Over dinner last night we were discussing the history of Final Cut Pro, various WWDC announcements and it suddenly struck me that Final Cut Pro 7 was originally going to be a 64 bit release, until Apple pulled the rug from under the Final Cut Pro team (as well as other developers, specifically Adobe).
For a little background you could read John Gruber’s The $64,000 Question but the salient points is that Apple announced 64 bit Carbon support at WWDC 2006 (and withdrew it at WWDC 2007). Like Adobe I presume that the Final Cut Pro team decided that would be the simplest way of moving Final Cut Pro forward and chose to use it.

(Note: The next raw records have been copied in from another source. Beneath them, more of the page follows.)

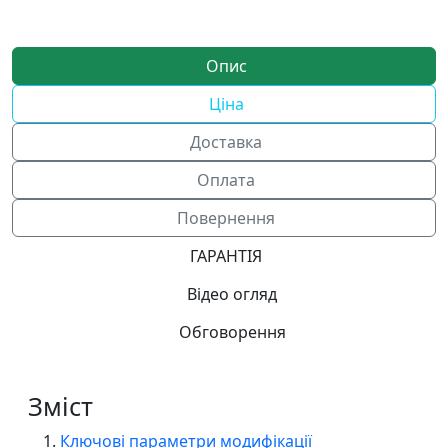
Опис
Ціна
Доставка
Оплата
Повернення
ГАРАНТІЯ
Відео огляд
Обговорення
Зміст
Ключові параметри модифікації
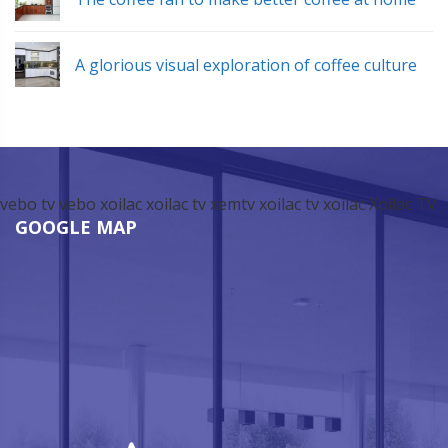
A glorious visual exploration of coffee culture
vebo tv
vebo
xoilac
xoilac tv
xemtv
xoilac tv
xoilac
Xoilac TV
GOOGLE MAP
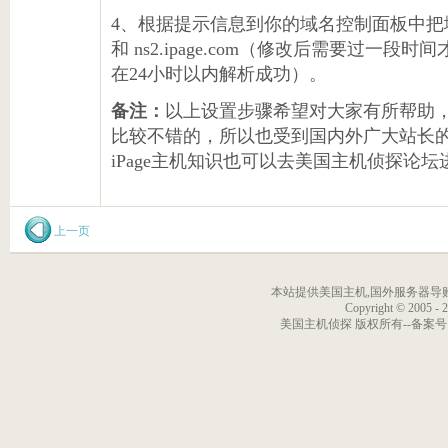
4、根据提示信息到你的域名控制面板中把域名的DN
和 ns2.ipage.com（修改后需要过一
在24小时以内解析成功）。
备注：
以上设置步骤希望对大家有所帮助，i
比较不错的，所以也受到国内外广大站长
iPage主机知识也可以去美国主机侦探论
上一页
本站提供美国主机,国外服务器导购信
Copyright © 2005 - 
美国主机侦探 版权所有--备案号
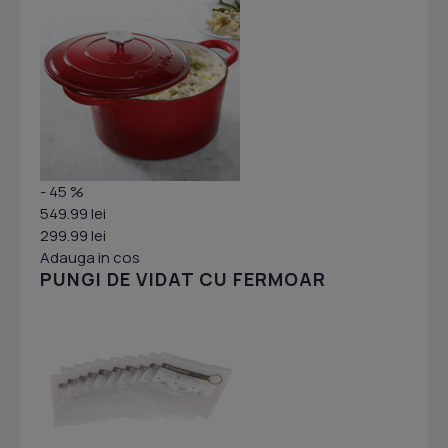
- 45 %
549.99 lei
299.99 lei
Adauga in cos
PUNGI DE VIDAT CU FERMOAR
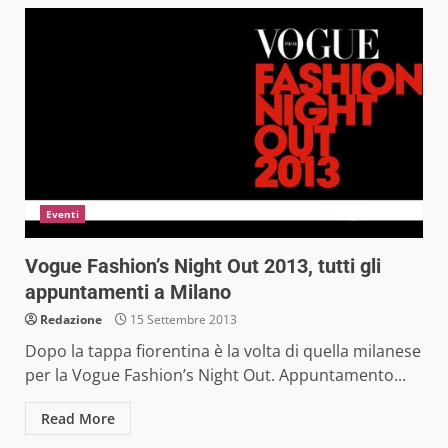
Eventi
Vogue Fashion’s Night Out 2013, tutti gli
appuntamenti a Milano
Redazione
15 Settembre 2013
Dopo la tappa fiorentina è la volta di quella milanese
per la Vogue Fashion’s Night Out. Appuntamento...
Read More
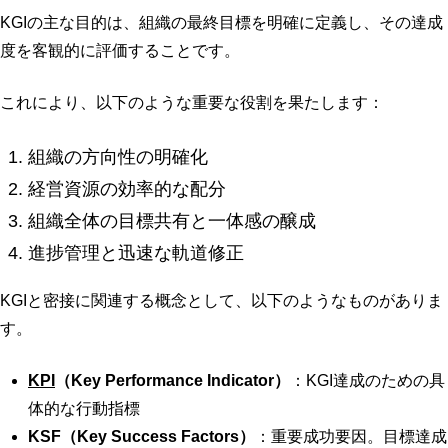
KGIの主な目的は、組織の最終目標を明確に定義し、その達成
度を客観的に評価することです。
これにより、以下のような重要な役割を果たします：
組織の方向性の明確化
経営資源の効率的な配分
組織全体の目標共有と一体感の醸成
進捗管理と迅速な軌道修正
KGIと密接に関連する概念として、以下のようなものがありま
す。
KPI
（Key Performance Indicator）
：KGI達成のための具
体的な行動指標
KSF（Key Success Factors）
：重要成功要因。目標達成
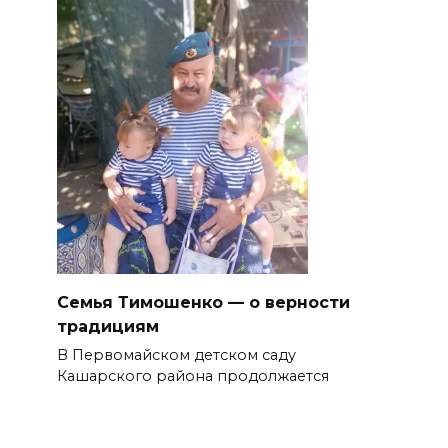
Семья Тимошенко — о верности
традициям
В Первомайском детском саду
Кашарского района продолжается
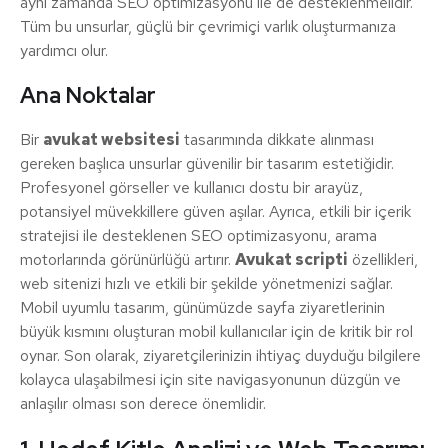
aynı zamanda SEO optimizasyonu ile de desteklenmelidir.
Tüm bu unsurlar, güçlü bir çevrimiçi varlık oluşturmanıza
yardımcı olur.
Ana Noktalar
Bir
avukat websitesi
tasarımında dikkate alınması
gereken başlıca unsurlar güvenilir bir tasarım estetiğidir.
Profesyonel görseller ve kullanıcı dostu bir arayüz,
potansiyel müvekkillere güven aşılar. Ayrıca, etkili bir içerik
stratejisi ile desteklenen SEO optimizasyonu, arama
motorlarında görünürlüğü artırır.
Avukat scripti
özellikleri,
web sitenizi hızlı ve etkili bir şekilde yönetmenizi sağlar.
Mobil uyumlu tasarım, günümüzde sayfa ziyaretlerinin
büyük kısmını oluşturan mobil kullanıcılar için de kritik bir rol
oynar. Son olarak, ziyaretçilerinizin ihtiyaç duyduğu bilgilere
kolayca ulaşabilmesi için site navigasyonunun düzgün ve
anlaşılır olması son derece önemlidir.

Except when it was pulled a year later, getting to 64 bit became a major rewrite as most of Final Cut Pro is written in Carbon.
If we consider that Final Cut Pro is on roughly 2 year release cycles up until now (which it has been), a 2009 Final Cut Pro 7 release would have had to start planning well before the Final Cut Pro 6 release. The general way software is developed is that features are allocated to a release and then it’s decided 9-12 months before the release what is actually going to make it or not. This is generally before internal QA testing and external beta testing; usually before the version is finished.
That would suggest that the major features of Final Cut Pro 7 would have been decided sometime in mid 2006: around the time 64 bit Carbon was being announced. Given that would – if 64 bit Carbon had happened – meant that a 64 bit Final Cut Pro was a recompile (and tidy up) away, why wouldn’t you plan that instead of a major rewrite. While significant work, it would be nothing like a complete Cocoa rewrite.
Then came WWDC 2007 and no 64 bit Carbon. Features for the Final Cut Pro 7 release would have been pretty much locked by then when 64 bit Carbon was called off. That’s also why there were no 64 bit Cocoa releases in Adobe CS4 either! (I believe Adobe were able to get to a 64 bit Cocoa release faster is because most of their code is cross platform and the Cocoa-ness of the application is largely in the interface layer. Plus Adobe aren’t dependent on QuickTime at the core.)
Too late for Final Cut Pro 7 but I think that late 2007 was when the Pro Apps group decided that the only way Final Cut Pro would be able to follow the company mandate that all Apple software be 64 bit would be to rewrite the whole application. And if you’re going to do that, why not rethink it as well. Most Apple software has already switched to 64 bit, except where there are significant dependencies on QuickTime! (See iLife 11 is still 32 bit.)